(TASK INPUTS begins)

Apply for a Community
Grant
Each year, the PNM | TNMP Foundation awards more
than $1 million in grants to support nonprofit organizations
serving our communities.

(TASK INPUTS ends)
(TASK INPUTS begins)

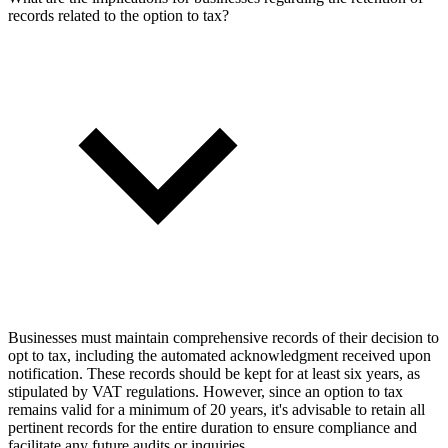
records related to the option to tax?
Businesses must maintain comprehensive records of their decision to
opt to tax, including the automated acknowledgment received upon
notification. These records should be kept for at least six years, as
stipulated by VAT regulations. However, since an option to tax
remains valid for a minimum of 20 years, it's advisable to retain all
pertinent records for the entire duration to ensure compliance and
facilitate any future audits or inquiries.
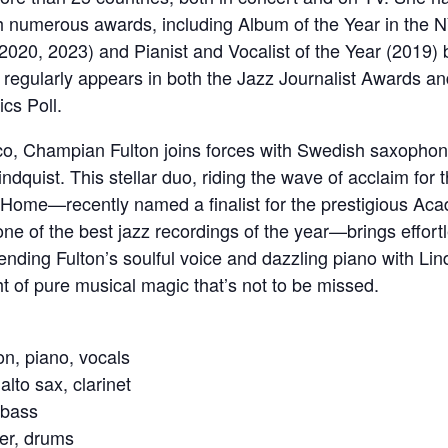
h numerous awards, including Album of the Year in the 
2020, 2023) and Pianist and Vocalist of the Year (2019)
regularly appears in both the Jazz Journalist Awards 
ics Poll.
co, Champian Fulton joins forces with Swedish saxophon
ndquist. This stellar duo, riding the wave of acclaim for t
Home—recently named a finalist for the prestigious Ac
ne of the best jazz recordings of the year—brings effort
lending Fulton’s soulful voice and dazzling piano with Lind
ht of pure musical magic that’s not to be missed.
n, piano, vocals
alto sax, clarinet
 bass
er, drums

(TASK INPUTS ends)

- **TO DO**:
From the records above, transcribe exactly the run of lines that opens with the line holding "Apply for a Community" and closes with the line holding "serving our communities.", both included.

- **RESPONSE TO THIS EXERCISE**:
Apply for a Community
Grant
Each year, the PNM | TNMP Foundation awards more
than $1 million in grants to support nonprofit organizations
serving our communities.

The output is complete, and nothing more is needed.